Task data Block Start

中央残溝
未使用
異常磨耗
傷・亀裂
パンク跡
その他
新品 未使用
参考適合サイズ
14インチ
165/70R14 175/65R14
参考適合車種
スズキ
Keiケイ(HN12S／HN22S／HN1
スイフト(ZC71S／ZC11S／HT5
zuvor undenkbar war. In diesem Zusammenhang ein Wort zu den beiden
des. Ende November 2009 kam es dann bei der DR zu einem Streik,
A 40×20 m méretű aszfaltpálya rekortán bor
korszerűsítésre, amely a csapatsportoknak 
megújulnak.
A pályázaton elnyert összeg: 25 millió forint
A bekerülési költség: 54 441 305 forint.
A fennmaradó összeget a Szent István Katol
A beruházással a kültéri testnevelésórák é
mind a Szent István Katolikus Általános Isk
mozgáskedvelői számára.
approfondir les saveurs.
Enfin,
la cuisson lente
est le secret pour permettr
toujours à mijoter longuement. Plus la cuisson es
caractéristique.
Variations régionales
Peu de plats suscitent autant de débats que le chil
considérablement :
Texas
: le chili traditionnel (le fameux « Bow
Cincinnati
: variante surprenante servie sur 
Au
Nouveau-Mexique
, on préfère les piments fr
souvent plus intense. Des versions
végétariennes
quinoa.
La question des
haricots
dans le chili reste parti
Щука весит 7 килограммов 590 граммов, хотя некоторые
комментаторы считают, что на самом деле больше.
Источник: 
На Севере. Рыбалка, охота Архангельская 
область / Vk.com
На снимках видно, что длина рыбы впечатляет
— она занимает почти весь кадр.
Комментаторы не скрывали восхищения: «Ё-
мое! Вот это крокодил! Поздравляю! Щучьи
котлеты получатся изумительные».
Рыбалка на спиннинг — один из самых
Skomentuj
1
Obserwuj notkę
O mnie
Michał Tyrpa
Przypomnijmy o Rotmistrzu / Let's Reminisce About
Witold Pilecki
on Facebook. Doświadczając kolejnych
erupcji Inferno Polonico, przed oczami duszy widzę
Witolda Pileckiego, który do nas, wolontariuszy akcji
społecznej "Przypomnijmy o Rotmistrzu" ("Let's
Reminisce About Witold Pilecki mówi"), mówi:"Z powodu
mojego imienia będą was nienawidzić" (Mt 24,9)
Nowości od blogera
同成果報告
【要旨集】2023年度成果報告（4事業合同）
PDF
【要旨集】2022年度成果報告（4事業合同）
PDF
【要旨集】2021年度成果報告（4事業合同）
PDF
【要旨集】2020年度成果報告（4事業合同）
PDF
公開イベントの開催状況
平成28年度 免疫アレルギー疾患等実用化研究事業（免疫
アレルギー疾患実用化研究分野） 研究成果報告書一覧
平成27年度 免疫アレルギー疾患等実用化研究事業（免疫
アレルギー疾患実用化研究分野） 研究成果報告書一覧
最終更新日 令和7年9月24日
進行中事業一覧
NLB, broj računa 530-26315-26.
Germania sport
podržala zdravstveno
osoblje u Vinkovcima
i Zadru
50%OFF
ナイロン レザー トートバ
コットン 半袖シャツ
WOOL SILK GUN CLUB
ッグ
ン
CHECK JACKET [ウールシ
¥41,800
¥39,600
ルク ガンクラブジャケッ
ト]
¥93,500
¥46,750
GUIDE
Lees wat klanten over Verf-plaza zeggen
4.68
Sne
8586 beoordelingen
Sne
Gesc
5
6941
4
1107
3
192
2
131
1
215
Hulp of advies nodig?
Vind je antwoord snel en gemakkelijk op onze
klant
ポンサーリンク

Task data Block End

**The task**
Above are entries; state the number of lines among them that contain "About", and nothing else.

**Worked solution**
2